### Action item:
Once the line containing "Termékek (248, 318)" is reached, copy it and every line after it exactly, to the end of the material, without pictures.

### Given data:
★ ★ ★ ★

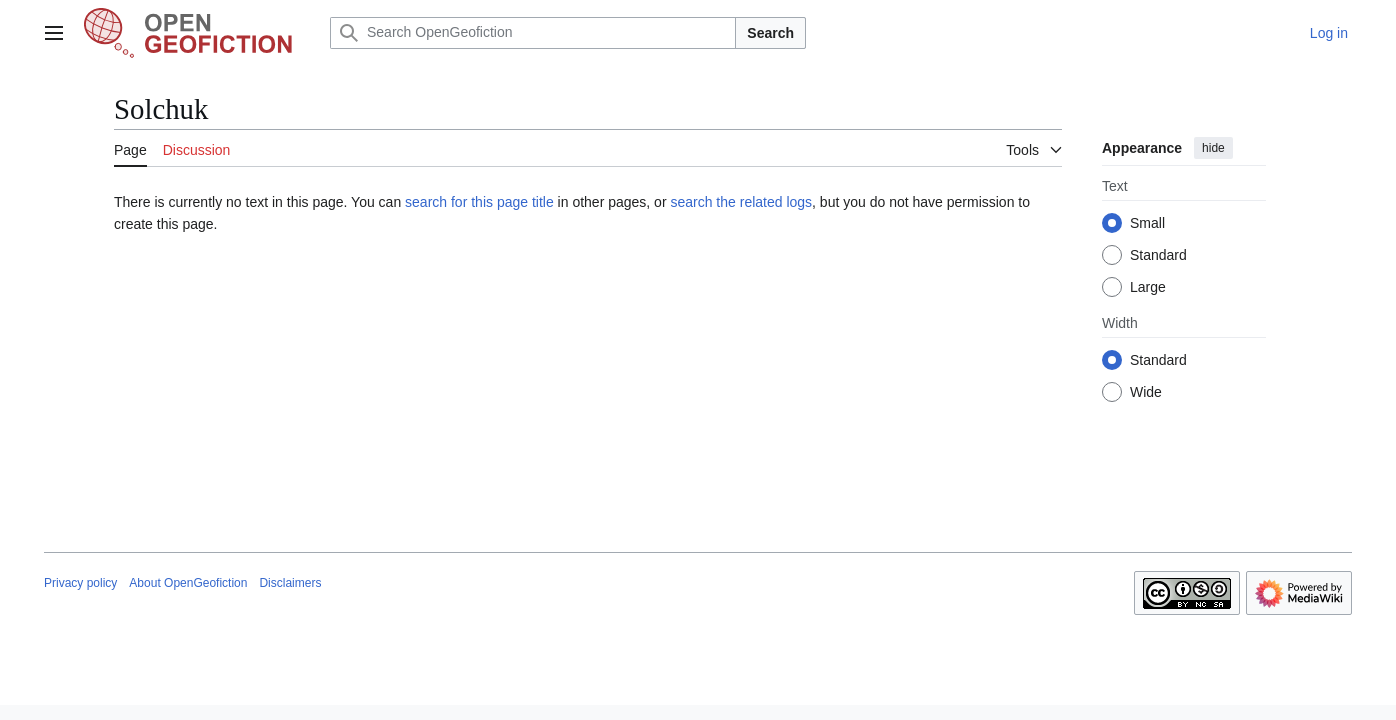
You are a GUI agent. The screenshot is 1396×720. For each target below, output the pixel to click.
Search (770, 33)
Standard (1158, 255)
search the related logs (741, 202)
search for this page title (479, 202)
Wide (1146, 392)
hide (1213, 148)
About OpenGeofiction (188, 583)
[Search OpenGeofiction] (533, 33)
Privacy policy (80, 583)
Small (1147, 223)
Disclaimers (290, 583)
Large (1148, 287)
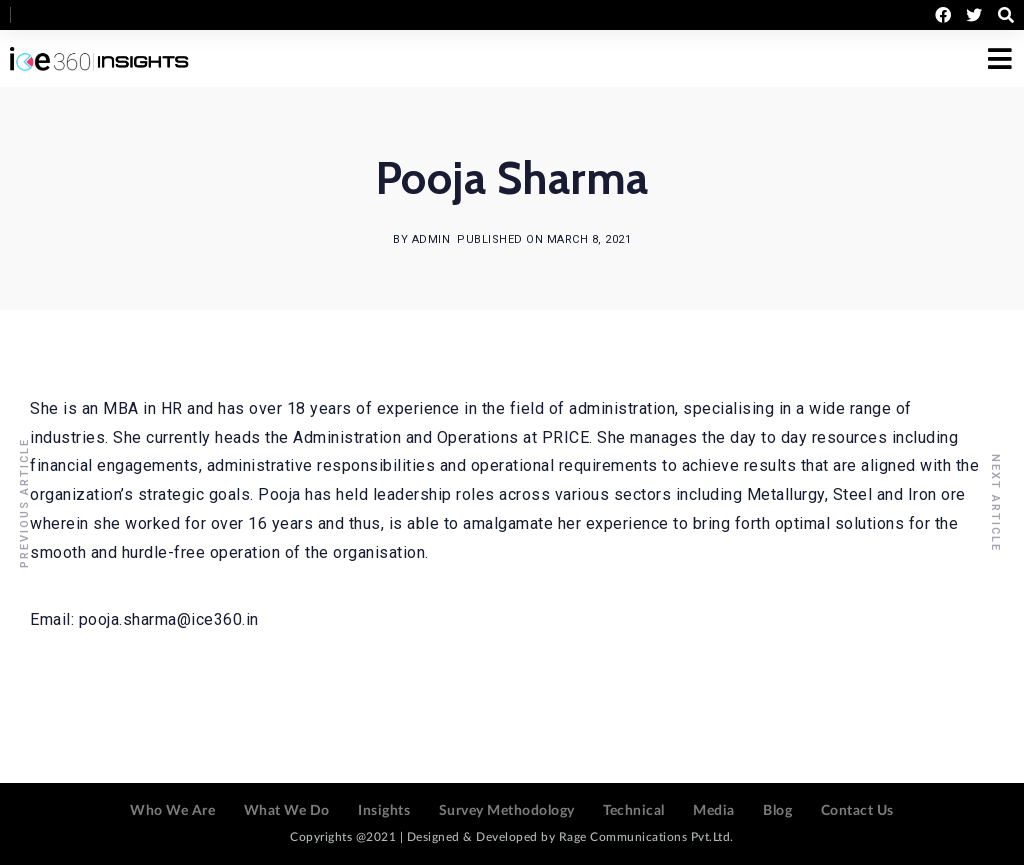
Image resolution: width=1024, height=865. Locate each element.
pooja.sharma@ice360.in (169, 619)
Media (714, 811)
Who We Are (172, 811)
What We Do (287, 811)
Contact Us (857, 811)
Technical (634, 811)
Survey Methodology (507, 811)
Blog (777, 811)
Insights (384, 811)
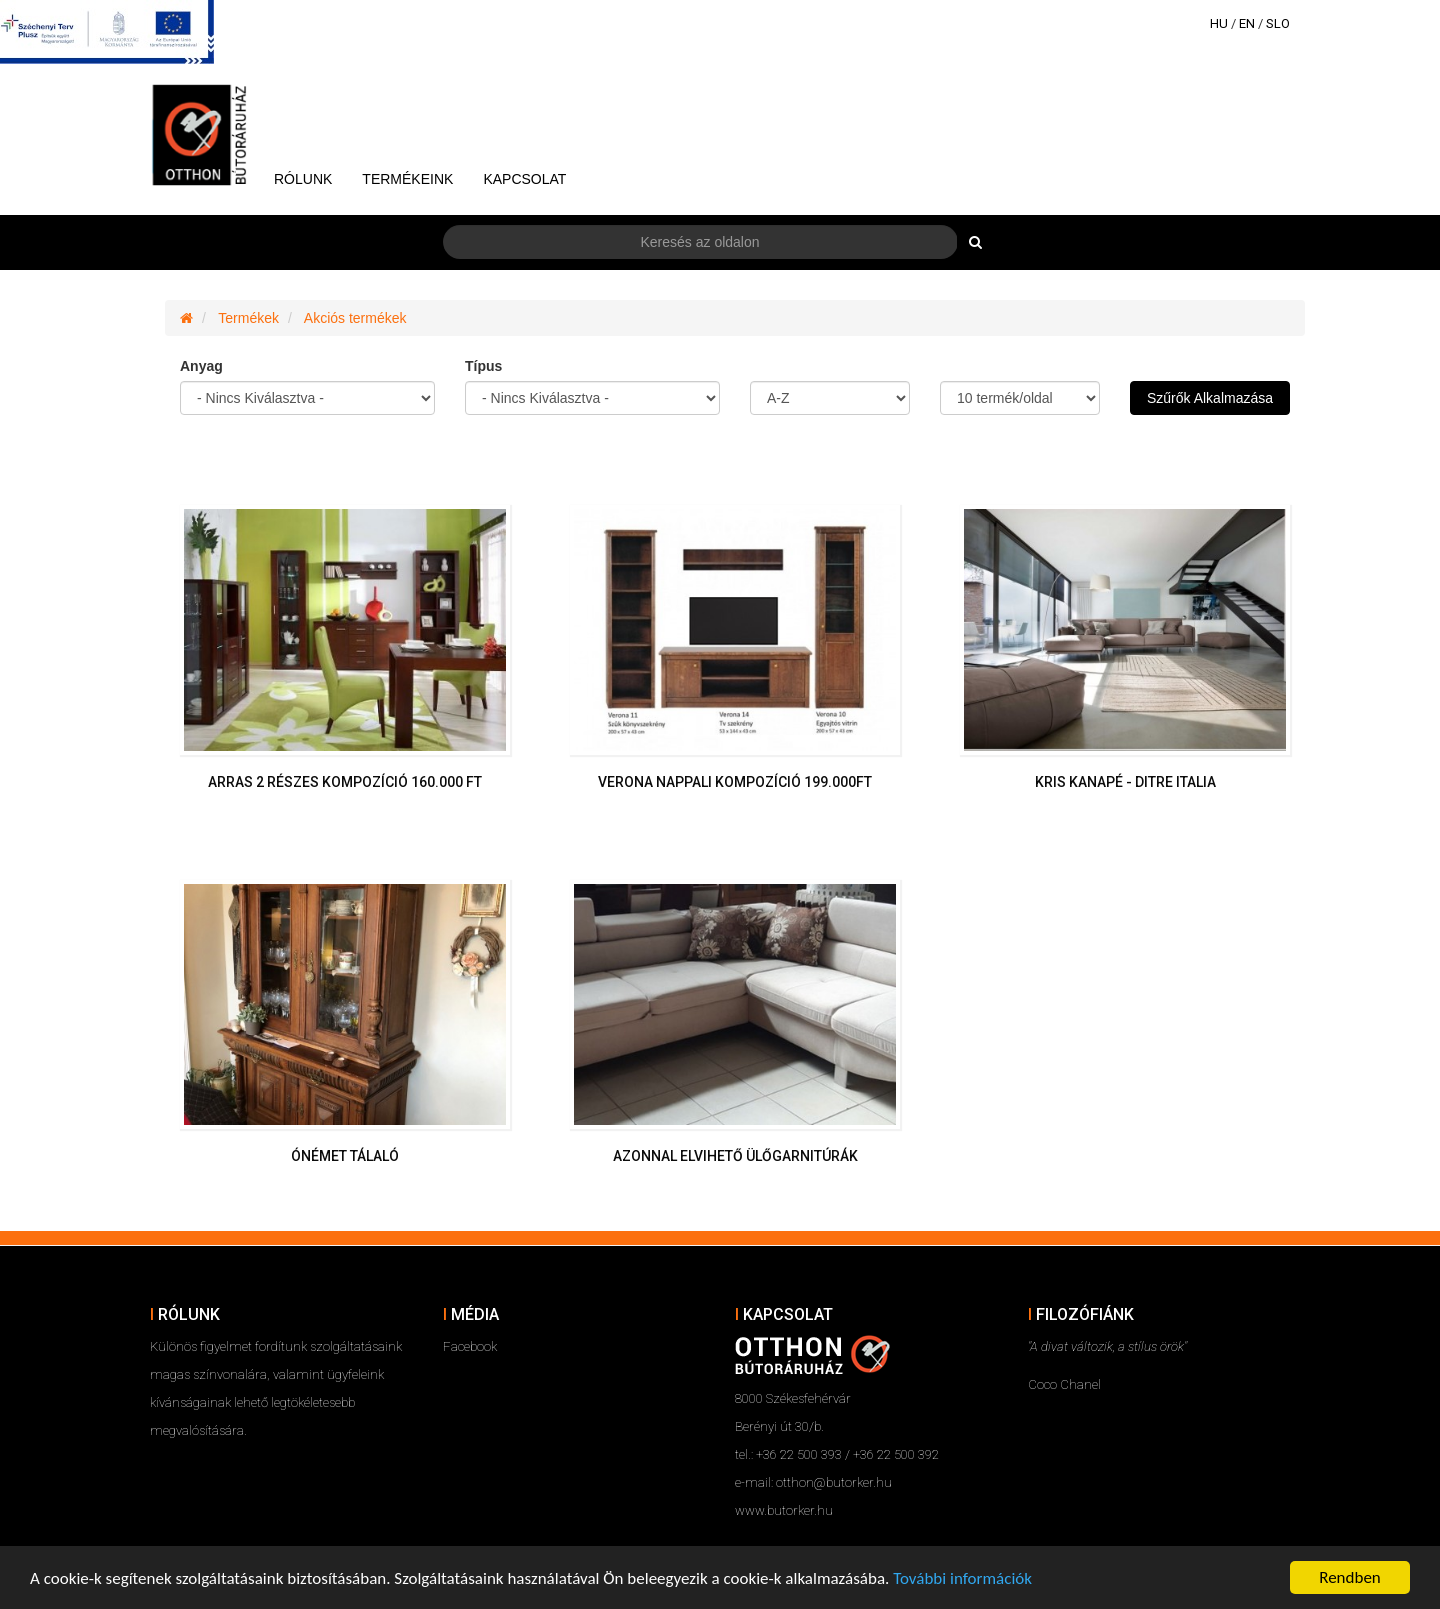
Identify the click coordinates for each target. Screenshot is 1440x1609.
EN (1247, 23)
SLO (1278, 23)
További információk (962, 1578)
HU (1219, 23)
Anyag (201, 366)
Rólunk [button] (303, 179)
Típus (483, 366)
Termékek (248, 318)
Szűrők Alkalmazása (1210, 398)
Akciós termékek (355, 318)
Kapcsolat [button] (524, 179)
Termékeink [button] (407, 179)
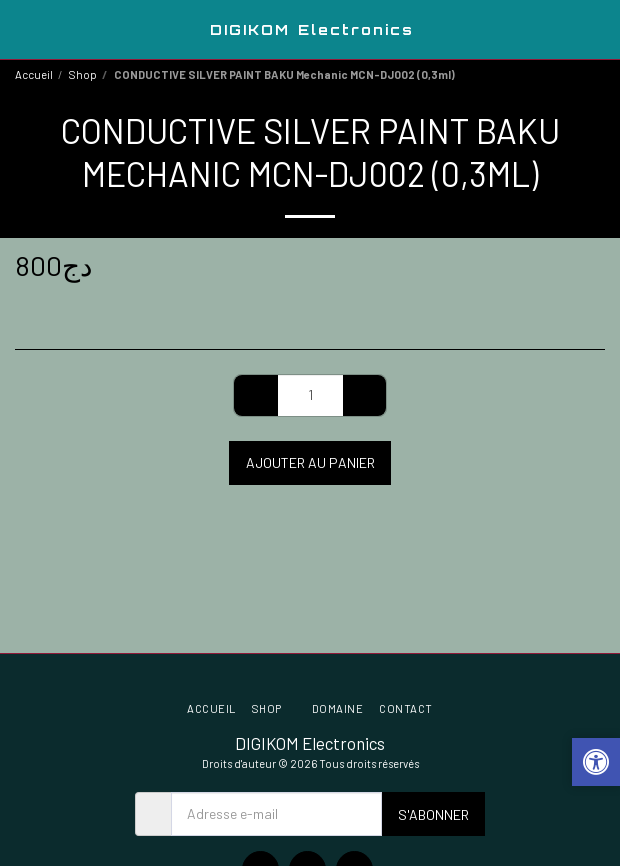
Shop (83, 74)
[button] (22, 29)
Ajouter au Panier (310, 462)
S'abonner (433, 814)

★ ★ ★ ★

### Finished exercise:
Termékek (248, 318)
Szűrők Alkalmazása (1210, 398)
Akciós termékek (355, 318)
Kapcsolat [button] (524, 179)
Termékeink [button] (407, 179)
Shop (83, 74)
[button] (22, 29)
Ajouter au Panier (310, 462)
S'abonner (433, 814)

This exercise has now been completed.